Analytica 2008 looks to future of nano-analysis

The prefix 'nano' comes from the Greek word 'nanos' (dwarf), so as terminology goes, it is an understatement: A nanometer is actually one billionth of a metre.

Nanotechnology, on the other hand, is a technique used to produce or manipulate structures of that size.

If one were to enlarge a small child to the same order of magnitude, ie, a billion times, then it could reach the moon with outstretched arms and hold it between its fingers like a tiny pearl.

According to international analysts, nanotechnology accounts for global market volume in the double-digit billion dollar range.

Like other sectors, analysis profits from this boom considerably: on the one hand, nanotechnology has several potential new applications and thus growth opportunities in the analysis sector.

The industry is on the verge of a quantum leap in development because many options are still on the horizon or considered visions at their current stage.

On the other hand, analysis methods are needed that will allow the industry to penetrate the various dimensions of nanotechnology in a comprehensive and meaningful manner.

New developments are imminent in this case, as well.

Nano-analysis: a new interdisciplinary technology.

Consequently, the development of new or optimised analysis techniques in the nano-range plays an extremely important role when it comes to progress in the future discipline of nanotechnology as a whole.

The reason is obvious: producing nano-scale structures would simply be unthinkable without appropriate analysis techniques.

The techniques and equipment used in nano-analysis serve as a sort of eye for viewing nanostructures and as a finger for touching the structures and making specific alternations.

At the same time, nano-analysis is also an interdisciplinary technology that is used to perform important service functions in other technological sectors.

While nano-analysis of inorganic samples such as semiconductors is already established, ongoing development is still needed to analyze biological systems.

Nano opening up new markets for analysis.

According to a study by Agit (Aachen Society for Innovation and Technology Transfer) and the Aachen Competence Center for Medical Technology, the convergence of nanotechnology and analysis is giving rise to entirely new markets.

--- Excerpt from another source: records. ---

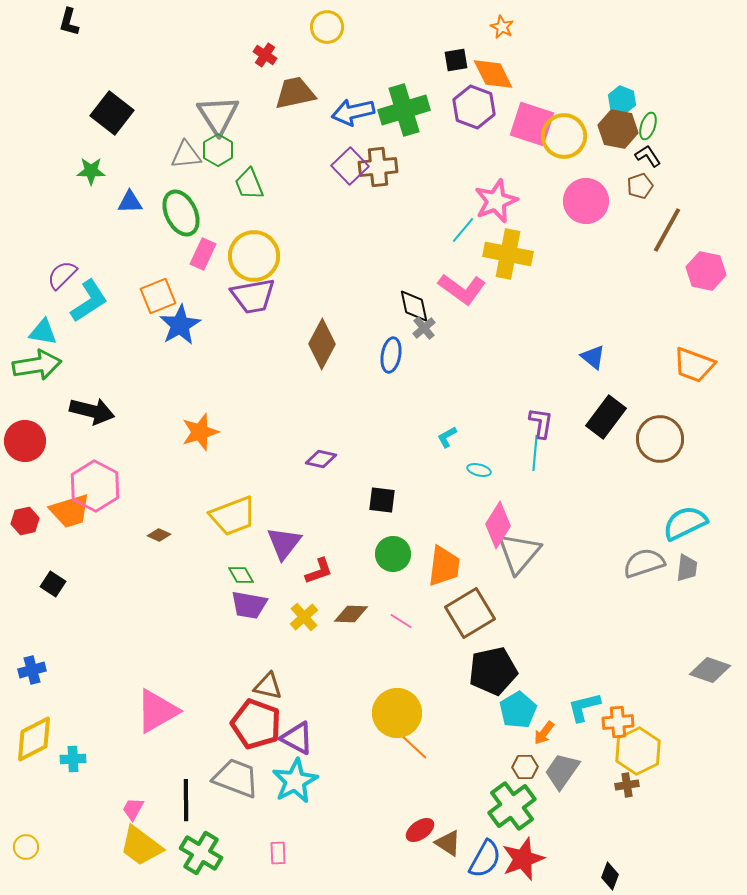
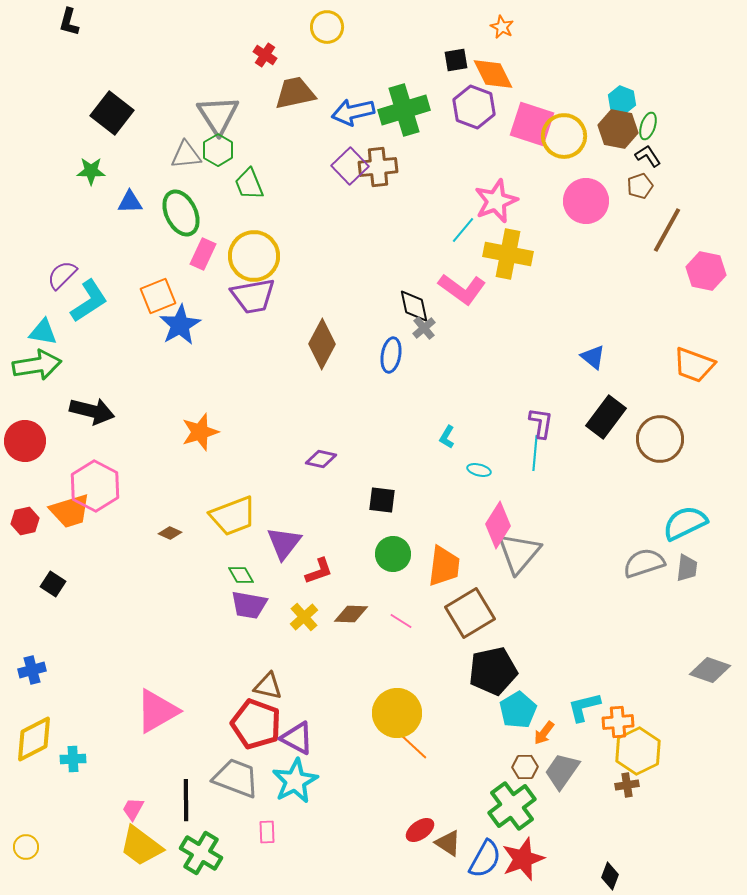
cyan L-shape at (447, 437): rotated 30 degrees counterclockwise
brown diamond at (159, 535): moved 11 px right, 2 px up
pink rectangle at (278, 853): moved 11 px left, 21 px up
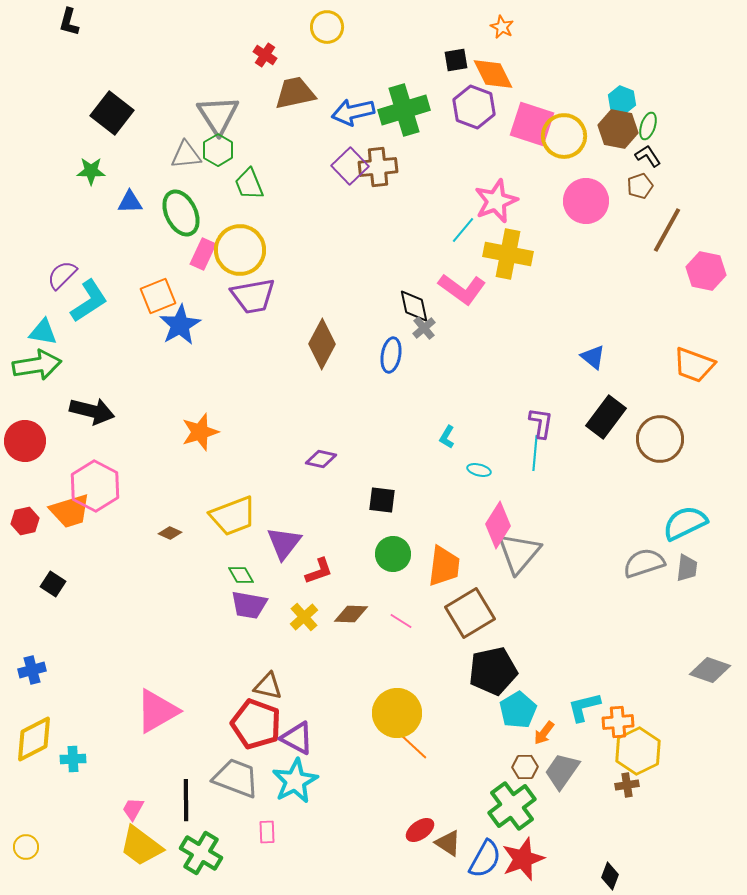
yellow circle at (254, 256): moved 14 px left, 6 px up
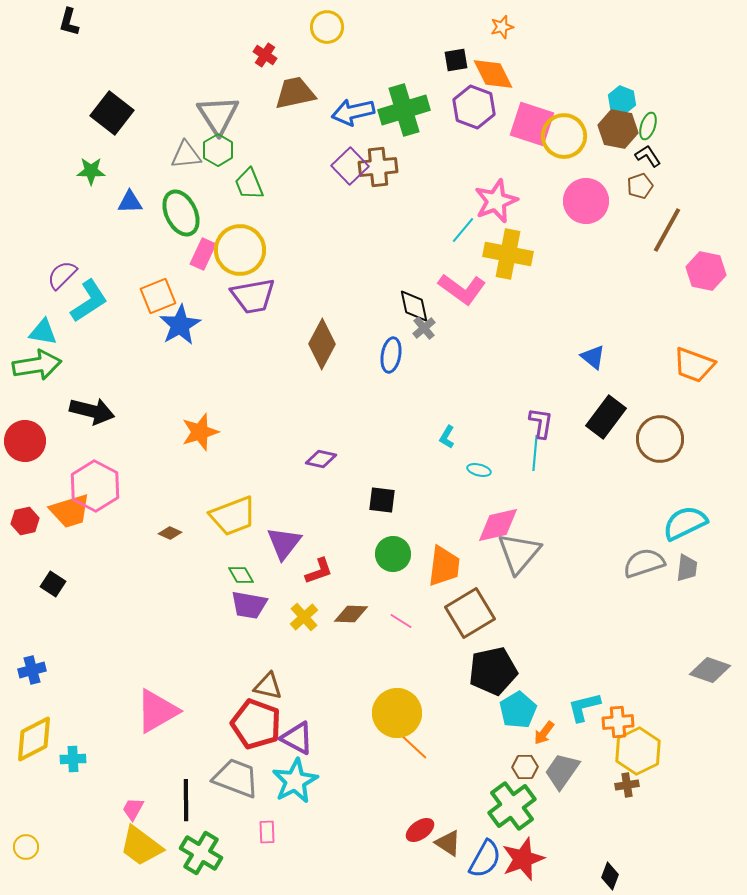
orange star at (502, 27): rotated 30 degrees clockwise
pink diamond at (498, 525): rotated 45 degrees clockwise
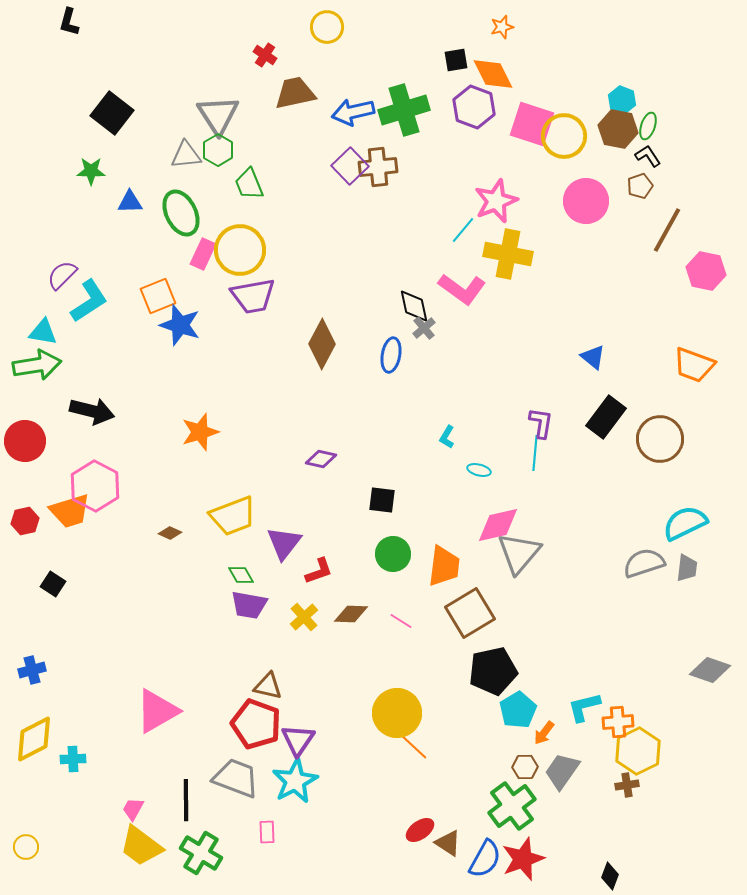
blue star at (180, 325): rotated 24 degrees counterclockwise
purple triangle at (297, 738): moved 1 px right, 2 px down; rotated 36 degrees clockwise
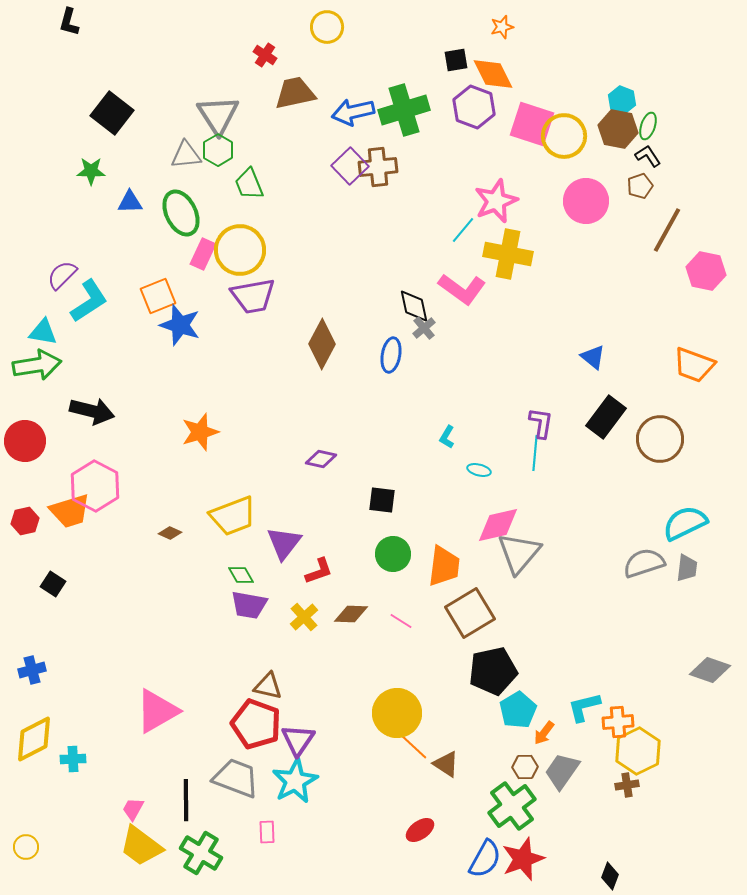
brown triangle at (448, 843): moved 2 px left, 79 px up
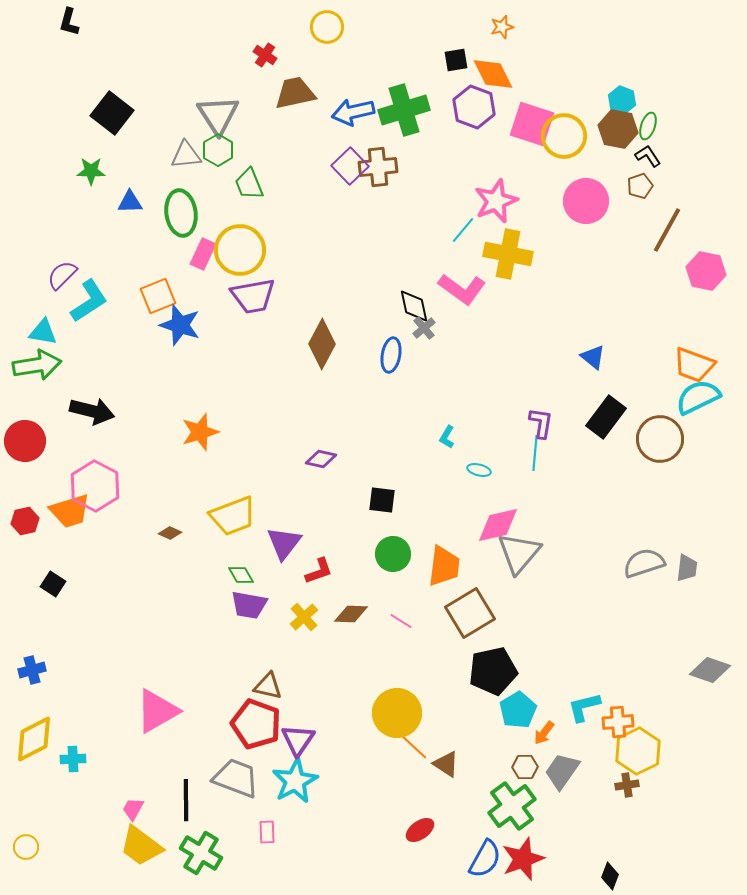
green ellipse at (181, 213): rotated 18 degrees clockwise
cyan semicircle at (685, 523): moved 13 px right, 126 px up
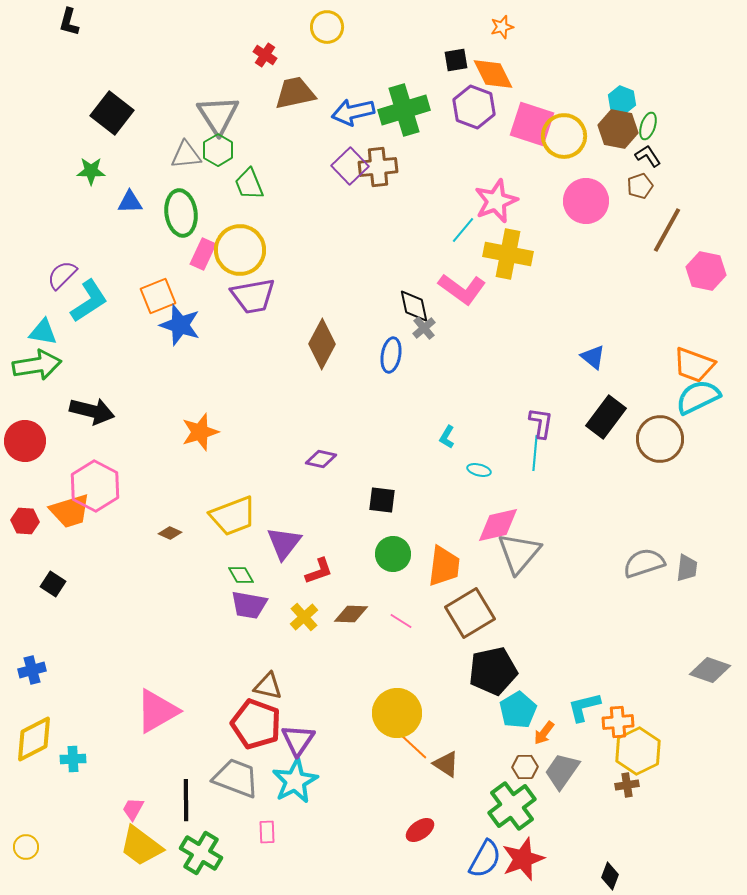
red hexagon at (25, 521): rotated 16 degrees clockwise
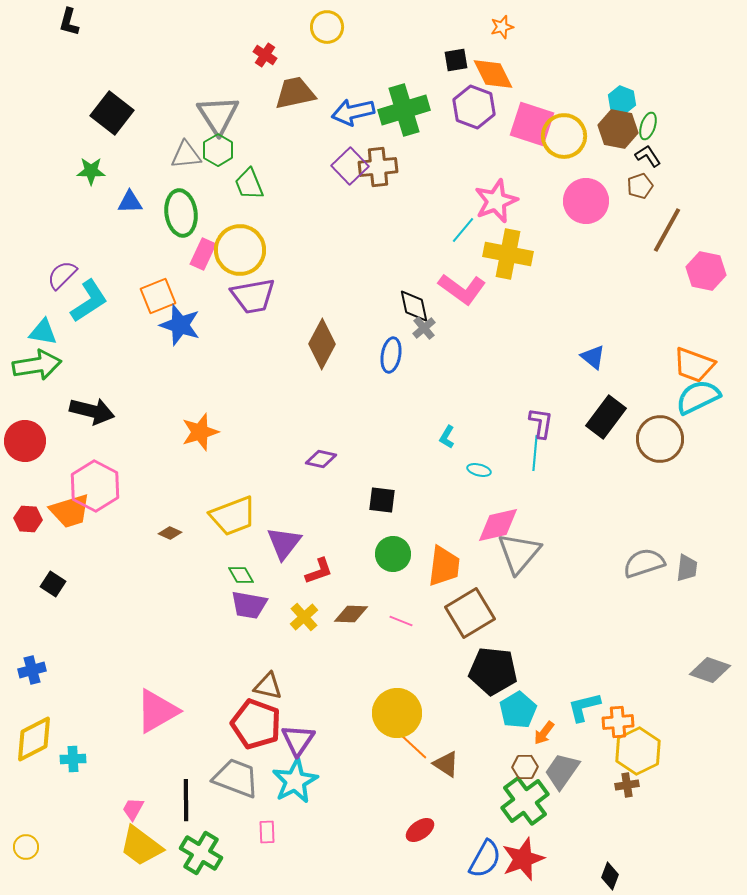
red hexagon at (25, 521): moved 3 px right, 2 px up
pink line at (401, 621): rotated 10 degrees counterclockwise
black pentagon at (493, 671): rotated 18 degrees clockwise
green cross at (512, 806): moved 13 px right, 5 px up
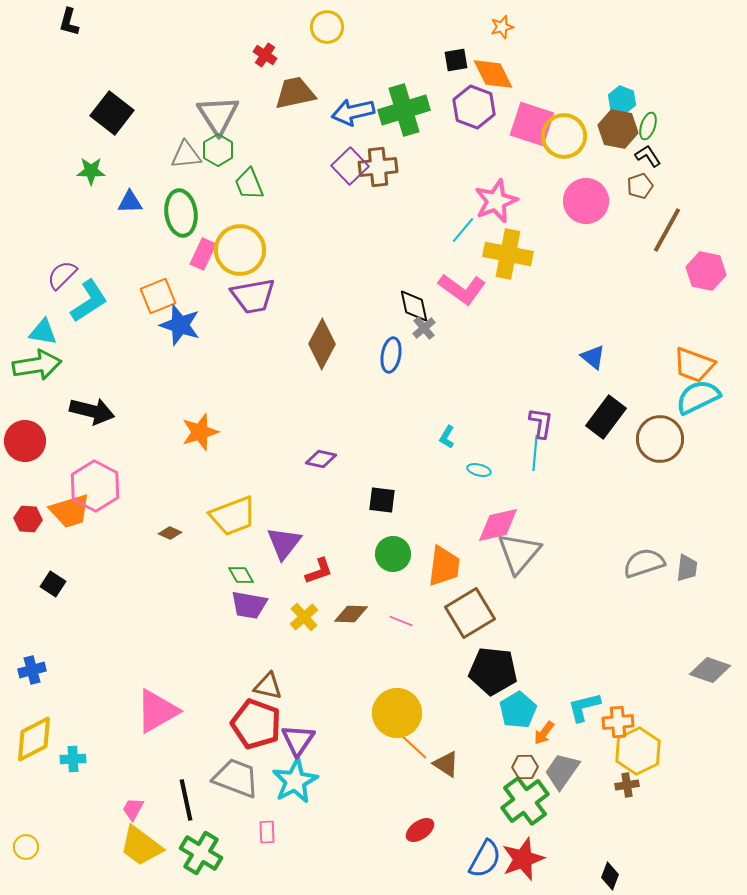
black line at (186, 800): rotated 12 degrees counterclockwise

Examples include diagnostics and medical technology - among other things, when it comes to new contrast agents or medicating patients, minute quantities of active ingredients can be admitted using coated nano-particles.

The latest transmission-electron microscopes (TEM) are needed to take analysis measurements in the nanometer range.

When it comes to heavy atoms with high electron densities, these devices provide good contrasts and good images if so-called HAADF scanning methods are use (HAADF stands for high-angle annular dark field).

This is helpful when analysing nanoparticle systems such as catalysts.

Catalysts frequently consist of nano-scale metal particles that are applied to oxidized substrates.

In many cases, two metals are used, ie, one to control the activity, the other to control selectivity.

To ensure that the catalyst is both active and selective, both metals must be present in the nanometer-sized metal particle, and in a predefined quantity.

If they are, it can be verified using the ring-shaped HAADF scanning method in the TEM.

When using this technique, an electron beam just 0.5 to 1nanometer wide raster-scans the sample and measures the electrons that are scattered at a wide angle behind it using a ring-shaped detector.

The advantages of modern nana-analysis are also noticeable when analysing nano-structured bulk materials.

The properties of polymer fibres depend to a great extent on their structure.

However, when it comes to these materials in particular, it is difficult to get information about their actual state because their structure can change considerably during processing, such as in the extruder.

But now, wide-angle X-ray scattering (Waxs) makes it possible to analyse these fibres without destroying them just as they come out of the extruder.

The principle behind this technique is based on a correlation between the scattering of X-rays and materials that have a more or less long-range order.

Nano-antennae revolutionising diagnostics.

The latest work on the plasmonic effects of nanoparticles is nothing short of spectacular.

Plasmons are electromagnetic waves that spread out along metallic surfaces and bond with the joint surface between a thin metal and a polymer coating.

Appropriate nanostructures make it possible to conduct and process optical signals.

At the Institute for Photonic Technologies at Friedrich Schiller University in Jena, Germany, a team of scientists has found a way to use nano-particles from gold as markings for bioanalysis.

These particles permit optical detection which, technically, is much easier than fluorescence techniques and significantly improves sensitivity during gravimetric detection.

Other promising research and development activities deal with nano-antennas and compact nano-lasers.

Nano-antennas can be used to considerably improve the accuracy of image-producing techniques in medical diagnostics and of instruments used to identify chemical and biological agents.

Nano-antennas use the absorption induced during plasmon resonance to inject energy into the particle using laser pulses.

The procedure itself is particularly gentle and does not damage the surrounding area.

Because of the effect of the nano-antenna, once it is in the vicinity, resolution is determined by the size of the particle and can thus be considerably lower than the wavelength of the light being used.